The value of $\delta$ is called the confidence level and different choices lead to different algorithms, each with their pros and cons, and sometimes different analysis. For now we will choose $1/\delta = f(t)= 1 + t \log^2(t)$, $t=1,2,\dots$. That is, $\delta$ is time-dependent, and is decreasing to zero slightly faster than $1/t$. Readers are not (yet) expected to understand this choice whose pros and cons we will discuss later. In summary, in round $t$ the UCB algorithm will choose arm $A_t$ given by
\begin{align}
A_t = \begin{cases}
\argmax_i \left(\hat \mu_i(t-1) + \sqrt{\frac{2 \log f(t)}{T_i(t-1)}}\right)\,, & \text{if } t > K\,; \\
t\,, & \text{otherwise}\,.
\end{cases}
\label{eq:ucb}
\end{align}
The reason for the cases is that the term inside the square root is undefined if $T_i(t-1) = 0$ (as it is when $t = 1$), so we will simply have the algorithm spend the first $K$ rounds choosing each arm once. The value inside the argmax is called the index of arm $i$. Generally speaking, an index algorithm chooses the arm in each round that maximizes some value (the index), which usually only depends on current time-step and the samples from that arm. In the case of UCB, the index is the sum of the empirical mean of rewards experienced and the so-called exploration bonus, also known as the confidence width.

Illustration of UCB with 2 actions. The true means are shown in red ink. The observations are shown by crosses. Action 2 received fewer observations than Action 1. Hence, although its empirical mean is about the same as that of Action 1, Action 2 will be chosen in the next round.

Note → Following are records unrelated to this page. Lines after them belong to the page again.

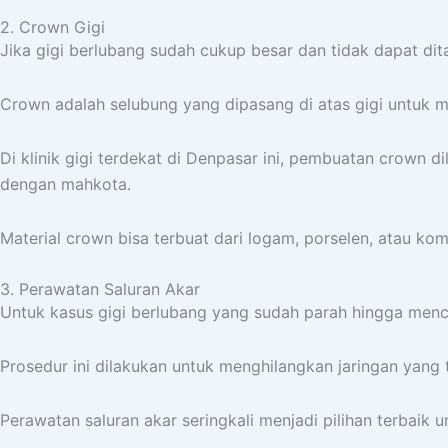
2. Crown Gigi
Jika gigi berlubang sudah cukup besar dan tidak dapat dit
Crown adalah selubung yang dipasang di atas gigi untuk m
Di klinik gigi terdekat di Denpasar ini, pembuatan crown 
dengan mahkota.
Material crown bisa terbuat dari logam, porselen, atau ko
3. Perawatan Saluran Akar
Untuk kasus gigi berlubang yang sudah parah hingga menca
Prosedur ini dilakukan untuk menghilangkan jaringan yang 
Perawatan saluran akar seringkali menjadi pilihan terbaik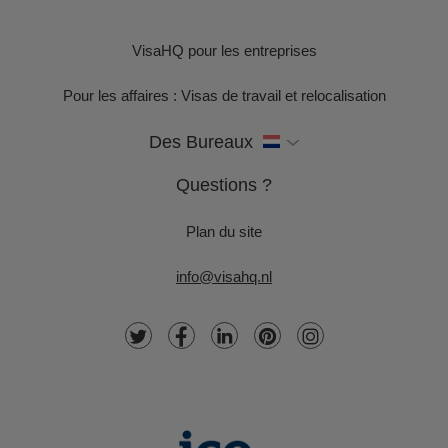
VisaHQ pour les entreprises
Pour les affaires : Visas de travail et relocalisation
Des Bureaux
Questions ?
Plan du site
info@visahq.nl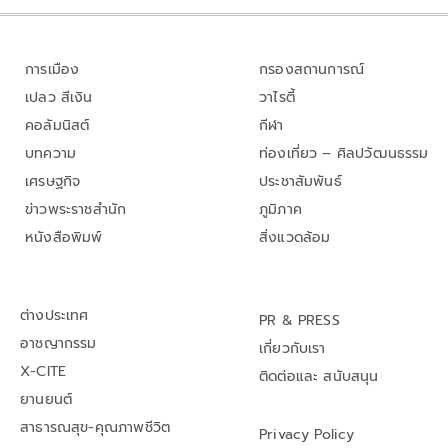
การเมือง
กรองสถานการณ์
เปลว สีเงิน
วาไรตี้
คอลัมนิสต์
กีฬา
บทความ
ท่องเที่ยว – ศิลปวัฒนธรรม
เศรษฐกิจ
ประชาสัมพันธ์
ข่าวพระราชสำนัก
ภูมิภาค
หนังสือพิมพ์
สิ่งแวดล้อม
ต่างประเทศ
PR & PRESS
อาชญากรรม
เกี่ยวกับเรา
X-CITE
ติดต่อและ สนับสนุน
ยานยนต์
สาธารณสุข-คุณภาพชีวิต
Privacy Policy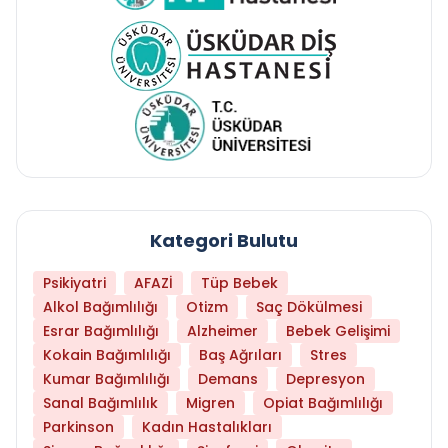
Kategori Bulutu
Psikiyatri
AFAZİ
Tüp Bebek
Alkol Bağımlılığı
Otizm
Saç Dökülmesi
Esrar Bağımlılığı
Alzheimer
Bebek Gelişimi
Kokain Bağımlılığı
Baş Ağrıları
Stres
Kumar Bağımlılığı
Demans
Depresyon
Sanal Bağımlılık
Migren
Opiat Bağımlılığı
Parkinson
Kadın Hastalıkları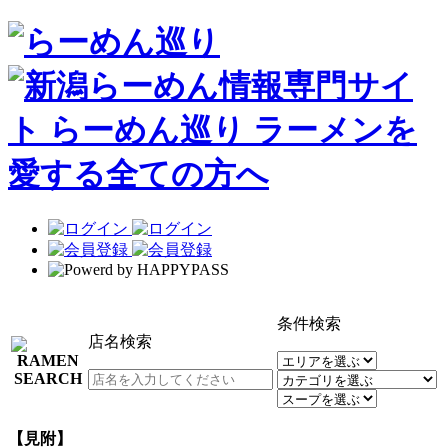
条件検索
店名検索
【見附】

Besides the slightly vague “optimism guarantees optimality or learning” intuition we gave before, it is worth exploring other intuitions for this choice of index. At a very basic level, we should explore arms more often if they are (a) promising (in that $\hat \mu_i(t-1)$ is large) or (b) not well explored ($T_i(t-1)$ is small). As one can plainly see from the definition, the UCB index above exhibits this behaviour. This explanation is unsatisfying because it does not explain why the form of the functions is just so.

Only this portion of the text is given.